The data>
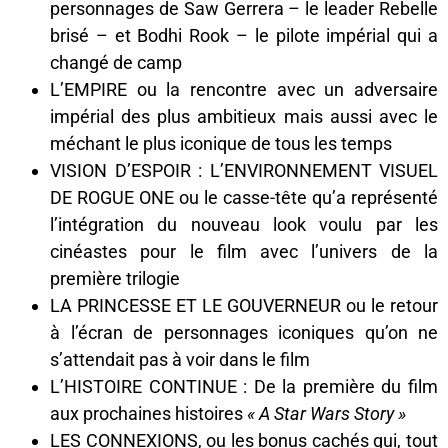
personnages de Saw Gerrera – le leader Rebelle
brisé – et Bodhi Rook – le pilote impérial qui a
changé de camp
L’EMPIRE ou la rencontre avec un adversaire
impérial des plus ambitieux mais aussi avec le
méchant le plus iconique de tous les temps
VISION D’ESPOIR : L’ENVIRONNEMENT VISUEL
DE ROGUE ONE ou le casse-tête qu’a représenté
l’intégration du nouveau look voulu par les
cinéastes pour le film avec l’univers de la
première trilogie
LA PRINCESSE ET LE GOUVERNEUR ou le retour
à l’écran de personnages iconiques qu’on ne
s’attendait pas à voir dans le film
L’HISTOIRE CONTINUE : De la première du film
aux prochaines histoires
« A Star Wars Story »
LES CONNEXIONS, ou les bonus cachés qui, tout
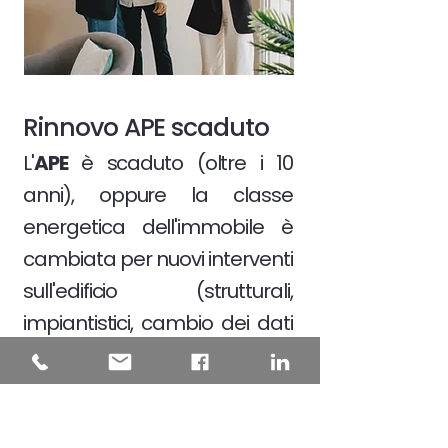
Rinnovo APE scaduto
L'
APE
è scaduto (oltre i 10
anni), oppure la classe
energetica dell'immobile è
cambiata per nuovi interventi
sull'edificio (strutturali,
impiantistici, cambio dei dati
catastali)
Scopri di più >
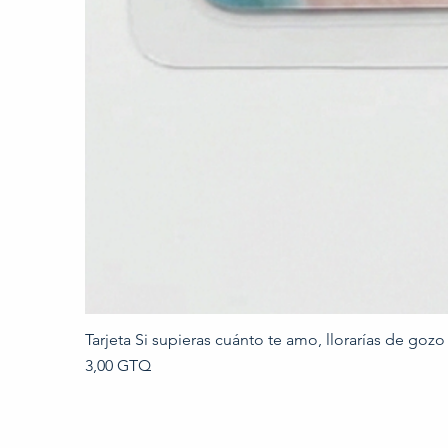
Tarjeta Si supieras cuánto te amo, llorarías de gozo
Precio
3,00 GTQ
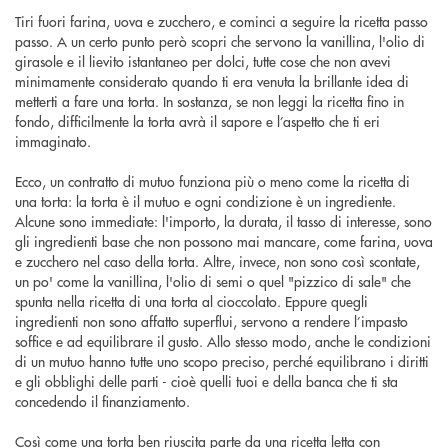
Tiri fuori farina, uova e zucchero, e cominci a seguire la ricetta passo
passo. A un certo punto però scopri che servono la vanillina, l'olio di
girasole e il lievito istantaneo per dolci, tutte cose che non avevi
minimamente considerato quando ti era venuta la brillante idea di
metterti a fare una torta. In sostanza, se non leggi la ricetta fino in
fondo, difficilmente la torta avrà il sapore e l’aspetto che ti eri
immaginato.
Ecco, un contratto di mutuo funziona più o meno come la ricetta di
una torta: la torta è il mutuo e ogni condizione è un ingrediente.
Alcune sono immediate: l'importo, la durata, il tasso di interesse, sono
gli ingredienti base che non possono mai mancare, come farina, uova
e zucchero nel caso della torta. Altre, invece, non sono così scontate,
un po' come la vanillina, l'olio di semi o quel "pizzico di sale" che
spunta nella ricetta di una torta al cioccolato. Eppure quegli
ingredienti non sono affatto superflui, servono a rendere l’impasto
soffice e ad equilibrare il gusto. Allo stesso modo, anche le condizioni
di un mutuo hanno tutte uno scopo preciso, perché equilibrano i diritti
e gli obblighi delle parti - cioè quelli tuoi e della banca che ti sta
concedendo il finanziamento.
Così come una torta ben riuscita parte da una ricetta letta con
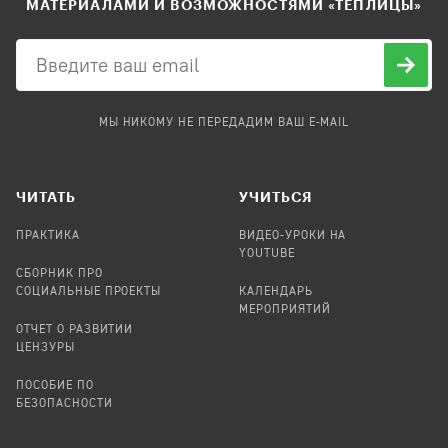
МАТЕРИАЛАМИ И ВОЗМОЖНОСТЯМИ «ТЕПЛИЦЫ»
МЫ НИКОМУ НЕ ПЕРЕДАДИМ ВАШ E-MAIL
ЧИТАТЬ
УЧИТЬСЯ
ПРАКТИКА
ВИДЕО-УРОКИ НА
YOUTUBE
СБОРНИК ПРО
СОЦИАЛЬНЫЕ ПРОЕКТЫ
КАЛЕНДАРЬ
МЕРОПРИЯТИЙ
ОТЧЕТ О РАЗВИТИИ
ЦЕНЗУРЫ
ПОСОБИЕ ПО
БЕЗОПАСНОСТИ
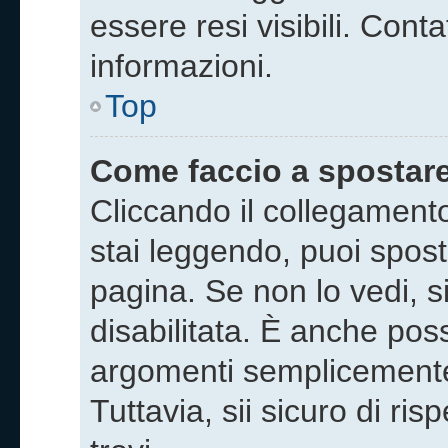
essere resi visibili. Cont
informazioni.
Top
Come faccio a spostar
Cliccando il collegamen
stai leggendo, puoi sposta
pagina. Se non lo vedi, s
disabilitata. È anche poss
argomenti semplicement
Tuttavia, sii sicuro di ris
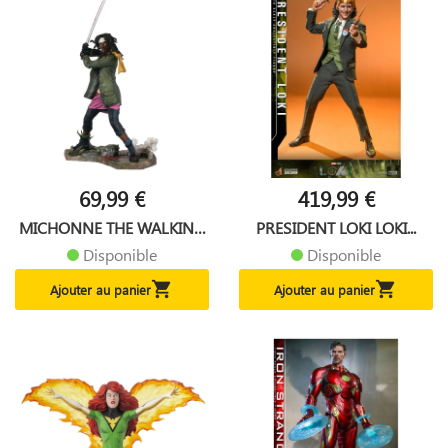
69,99 €
419,99 €
MICHONNE THE WALKING
PRESIDENT LOKI LOKI...
DEAD...
Disponible
Disponible


Ajouter au panier
Ajouter au panier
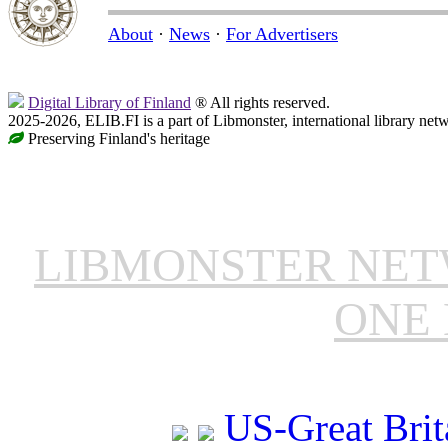
About
·
News
·
For Advertisers
Digital Library of Finland
® All rights reserved.
2025-2026, ELIB.FI is a part of Libmonster, international library net
Preserving Finland's heritage
LIBMONSTER NE
ONE 
US-Great Brit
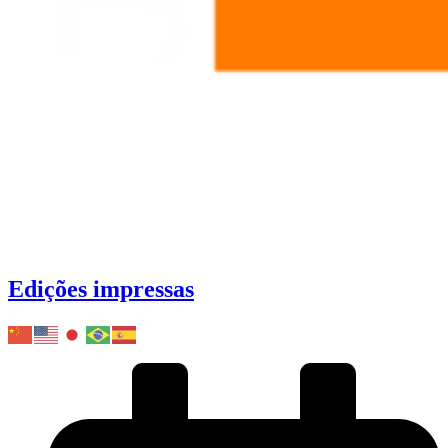
Edições impressas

Instructions for the task> Print exactly the lines from the line with "Così come una" through the end of the data, both ends included, and print no pictures.

Task result>
Così come una torta ben riuscita parte da una ricetta letta con
МАТЕРИАЛАМИ И ВОЗМОЖНОСТЯМИ «ТЕПЛИЦЫ»
МЫ НИКОМУ НЕ ПЕРЕДАДИМ ВАШ E-MAIL
ЧИТАТЬ
УЧИТЬСЯ
ПРАКТИКА
ВИДЕО-УРОКИ НА
YOUTUBE
СБОРНИК ПРО
СОЦИАЛЬНЫЕ ПРОЕКТЫ
КАЛЕНДАРЬ
МЕРОПРИЯТИЙ
ОТЧЕТ О РАЗВИТИИ
ЦЕНЗУРЫ
ПОСОБИЕ ПО
БЕЗОПАСНОСТИ
essere resi visibili. Cont
informazioni.
Top
Come faccio a spostar
Cliccando il collegamen
stai leggendo, puoi sposta
pagina. Se non lo vedi, s
disabilitata. È anche poss
argomenti semplicement
Tuttavia, sii sicuro di ris
69,99 €
419,99 €
MICHONNE THE WALKING
PRESIDENT LOKI LOKI...
DEAD...
Disponible
Disponible


Ajouter au panier
Ajouter au panier
About
·
News
·
For Advertisers
Digital Library of Finland
® All rights reserved.
2025-2026, ELIB.FI is a part of Libmonster, international library net
Preserving Finland's heritage
LIBMONSTER NE
ONE 
US-Great Brit
Edições impressas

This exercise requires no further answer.